Now I know there are other types of diseases where “labels” negatively affect the person who is ill, (AIDS is one of those diseases that come to mind) but I can only begin to explain how terrible it feels to get that label. What should have been a time to focus on understanding the diagnosis became a time to come up with all the reasons why it could not be right for me. You see I had to learn how to accept this Bipolar diagnosis and come to terms with the negative affects from becoming a part of a population of people with illnesses that are largely misunderstood by the general population.

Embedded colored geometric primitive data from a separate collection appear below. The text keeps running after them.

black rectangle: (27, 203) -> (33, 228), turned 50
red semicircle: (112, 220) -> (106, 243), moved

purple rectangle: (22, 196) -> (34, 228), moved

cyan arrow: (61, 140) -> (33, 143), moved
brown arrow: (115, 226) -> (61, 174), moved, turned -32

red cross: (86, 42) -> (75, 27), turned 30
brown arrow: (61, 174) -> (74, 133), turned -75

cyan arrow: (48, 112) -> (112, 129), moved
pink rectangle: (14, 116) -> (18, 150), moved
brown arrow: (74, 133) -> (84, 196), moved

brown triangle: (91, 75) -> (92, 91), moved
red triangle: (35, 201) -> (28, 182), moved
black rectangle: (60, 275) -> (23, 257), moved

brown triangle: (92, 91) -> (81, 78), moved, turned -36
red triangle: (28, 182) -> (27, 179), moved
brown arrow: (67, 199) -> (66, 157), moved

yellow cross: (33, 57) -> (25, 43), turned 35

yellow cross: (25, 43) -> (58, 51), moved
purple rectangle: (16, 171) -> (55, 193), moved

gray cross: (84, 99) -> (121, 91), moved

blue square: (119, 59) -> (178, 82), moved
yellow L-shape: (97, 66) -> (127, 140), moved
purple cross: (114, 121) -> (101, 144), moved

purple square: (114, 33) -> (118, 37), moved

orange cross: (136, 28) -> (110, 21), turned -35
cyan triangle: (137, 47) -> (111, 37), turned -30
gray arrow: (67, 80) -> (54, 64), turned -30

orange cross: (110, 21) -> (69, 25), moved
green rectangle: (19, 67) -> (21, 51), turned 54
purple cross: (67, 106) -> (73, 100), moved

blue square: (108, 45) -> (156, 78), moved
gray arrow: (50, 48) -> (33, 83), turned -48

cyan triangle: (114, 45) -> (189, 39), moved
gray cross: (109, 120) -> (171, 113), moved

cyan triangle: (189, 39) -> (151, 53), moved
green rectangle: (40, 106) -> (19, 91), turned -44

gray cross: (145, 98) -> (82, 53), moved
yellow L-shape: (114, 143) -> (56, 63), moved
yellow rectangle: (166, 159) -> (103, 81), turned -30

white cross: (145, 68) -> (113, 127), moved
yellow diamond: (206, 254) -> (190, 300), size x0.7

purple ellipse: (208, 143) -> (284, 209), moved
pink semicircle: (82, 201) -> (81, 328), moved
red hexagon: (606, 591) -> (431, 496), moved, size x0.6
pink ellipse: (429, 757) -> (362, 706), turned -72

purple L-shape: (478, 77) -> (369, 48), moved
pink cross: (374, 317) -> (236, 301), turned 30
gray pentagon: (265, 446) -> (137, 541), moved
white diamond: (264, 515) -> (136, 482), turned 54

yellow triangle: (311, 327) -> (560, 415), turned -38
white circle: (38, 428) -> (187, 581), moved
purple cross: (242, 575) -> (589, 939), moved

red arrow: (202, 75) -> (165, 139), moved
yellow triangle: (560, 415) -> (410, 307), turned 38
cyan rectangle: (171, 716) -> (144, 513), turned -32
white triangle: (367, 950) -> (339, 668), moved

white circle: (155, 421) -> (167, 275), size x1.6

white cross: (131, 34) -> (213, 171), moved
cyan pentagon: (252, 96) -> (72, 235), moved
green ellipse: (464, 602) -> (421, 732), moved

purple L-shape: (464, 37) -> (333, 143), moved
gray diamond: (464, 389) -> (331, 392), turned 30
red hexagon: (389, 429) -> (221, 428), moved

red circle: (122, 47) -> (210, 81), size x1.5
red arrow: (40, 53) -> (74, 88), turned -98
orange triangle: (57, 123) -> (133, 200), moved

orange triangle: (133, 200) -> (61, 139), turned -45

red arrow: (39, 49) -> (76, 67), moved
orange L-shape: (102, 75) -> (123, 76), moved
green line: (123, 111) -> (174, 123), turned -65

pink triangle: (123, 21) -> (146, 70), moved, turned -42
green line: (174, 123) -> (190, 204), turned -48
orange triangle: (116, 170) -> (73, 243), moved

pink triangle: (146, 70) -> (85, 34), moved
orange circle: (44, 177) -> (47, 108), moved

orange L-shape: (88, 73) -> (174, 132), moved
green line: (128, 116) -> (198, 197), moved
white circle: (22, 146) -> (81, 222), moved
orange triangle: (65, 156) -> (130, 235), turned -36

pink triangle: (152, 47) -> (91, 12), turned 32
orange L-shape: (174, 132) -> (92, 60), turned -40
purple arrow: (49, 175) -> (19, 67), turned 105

I can’t tell you how many times I cried about my diagnosis. The energy I expended resisting having bipolar could have far better been applied to getting well. The insight I gathered over time helped me to peel back the layers of complexity involved in accepting a mental illness diagnosis and subsequently focusing on wellness instead of resisting labels.
When I talk to people today who are recently diagnosed with Bipolar or who may have a family member who has been diagnosed I listen to the unnecessary pain people carry because of the stereotypical labels. I try to reinforce the fact that many mental illnesses have treatments today that help people carry on and live healthy, productive lives. All this followed by I know it’s not easy but a proper diagnosis is the first step toward recovery.
I wish I could get rid of the negative connotations associated with having a mental illness. But in the meantime I’d say focus on the diagnosis and try to forget about the label. One of the keys to successful outcomes is early detection, so the sooner you have a proper diagnosis the quicker you can get well or at the very least learn how to live with the illness.
Labels are harmful but proper diagnosis saves lives!